Despite Hahn's earlier success in leading Volkswagen of America, VW sales in the United States dropped during his tenure as VW chairman, from 171,281 units in 1982 to 75,873 in 1992, largely due to intense competition from American and Japanese carmakers. Soon after Hahn became chairman of VW, he tested an American Volkswagen Rabbit built at the Westmoreland plant, which had opened in 1978, and he was deeply disappointed in how the Rabbit had been changed. The car had been re-engineered to drive like an American family sedan, with softer suspension and shock absorbers. "When I drove the American Rabbit, it felt like a Chevrolet", he complained. "If you want a Chevrolet, you should go to General Motors." Hahn fired Volkswagen of America president James McLernon, a former Chevrolet engineer who had been tapped by VW to get the Westmoreland plant up and running. Hahn brought in new management and kept the Westmoreland factory open to produce the second-generation Golf as a hedge against currency fluctuation between the German mark (DM) and the U.S. dollar, but inefficient production and soft sales in North America caused VW to close the plant in 1988.
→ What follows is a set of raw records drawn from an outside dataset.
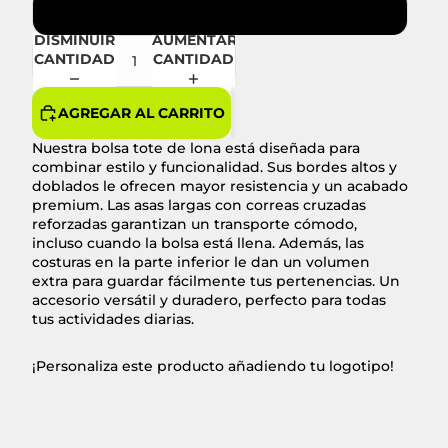
Gris brezo
DISMINUIR
AUMENTAR
CANTIDAD
CANTIDAD
AGREGAR AL CARRITO
Nuestra bolsa tote de lona está diseñada para
combinar estilo y funcionalidad. Sus bordes altos y
doblados le ofrecen mayor resistencia y un acabado
premium. Las asas largas con correas cruzadas
reforzadas garantizan un transporte cómodo,
incluso cuando la bolsa está llena. Además, las
costuras en la parte inferior le dan un volumen
extra para guardar fácilmente tus pertenencias. Un
accesorio versátil y duradero, perfecto para todas
tus actividades diarias.
¡Personaliza este producto añadiendo tu logotipo!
In 1984, Hahn initiated engagement in the Chinese market, sooner than European competitors. After the fall of the Iron Curtain in 1991 Volkswagen entered a joint venture with the Czech company Škoda Auto. Hahn's acquisitions made Volkswagen a global force, and affirmed its place as Europe's largest automaker. Hahn could not keep manufacturing and development costs under control in the early 1990s, and he was replaced as Volkswagen CEO by Ferdinand Piëch in 1993. Hahn was a member of the advisory board of VW until 1997. He helped clean up VW's business practices, dealing with a case of foreign exchange fraud, but its $300 million cost to Volkswagen ate into the very profits Hahn had helped the company make.

=== Personal life ===
While stationed in the U.S., Hahn married Marisa Lea Traina; three of their four children were born in the U.S. His wife died in 2013. Hahn died on 14 January 2023, aged 96.

== Legacy ==
Former Volkswagen of America president Bill Young, in an interview with journalist David Kiley, explained Hahn's record as chairman of VW: "Dr. Hahn had a lot on his plate in the 1980s, and VW was an organization that he was not suited or equipped to turn upside down the way Piech did."